Expression and Characterization of Functional Bovine Cation-Dependent Mannose 6-Phosphate Receptors in Baculovirus-Infected Insect Cells

A recombinant baculovirus containing the cDNA for the full-length bovine cation-dependent mannose 8-phosphate receptor (CD-MPR) was generated by homologous recombination. Spodoptera frugiperda (Sf9) and Trichoplusia ni 5B1-4 (High Five) insect cells, which do not contain endogenous MPRs as determined by Western blot analyses and pentamannosyl phosphate-agarose affinity chromatography, were infected with recombinant baculovirus. The infected cells expressed 26-, 29-, 32-, 35-, and 39-kDa species that were immunologically reactive with antisera raised against the native bovine CD-MPR and quantitative Western analysis demonstrated 1−2 × 106 CD-MPR molecules/cell, a level which is comparable to that expressed normally in a variety of cell lines and tissues. Digestion with endo-β-N-acetylglucosaminidase H indicated that these multiple species were due to the presence of either 0, 1, 2, 3, or 4 N-linked oligosaccharide chains, respectively, and that the majority (87%) of these carbohydrates were of the high-mannose type.

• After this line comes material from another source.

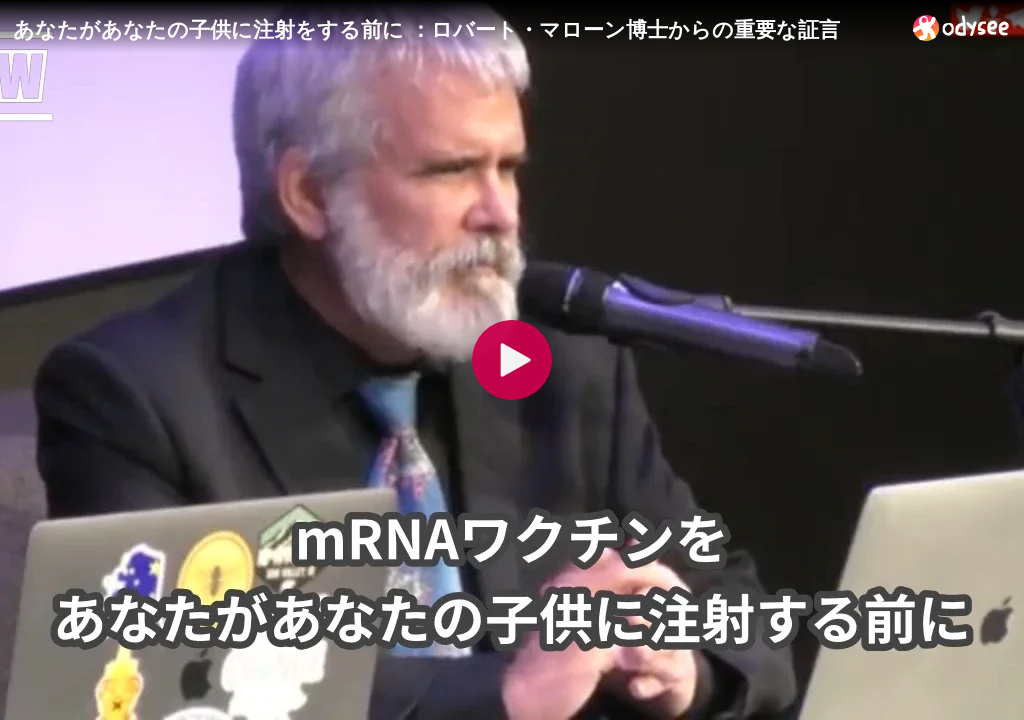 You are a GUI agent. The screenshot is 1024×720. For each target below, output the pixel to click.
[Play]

The receptor produced was biologically active since it bound specifically to a pentamannosyl phosphate-agarose column and exhibited acid-dependent ligand dissociation. In addition, studies using a homobifunctional cross-linking agent on the purified CD-MPR suggested that, like the receptor expressed in mammalian cells, the insect-produced CD-MPR existed as a dimer in the membrane.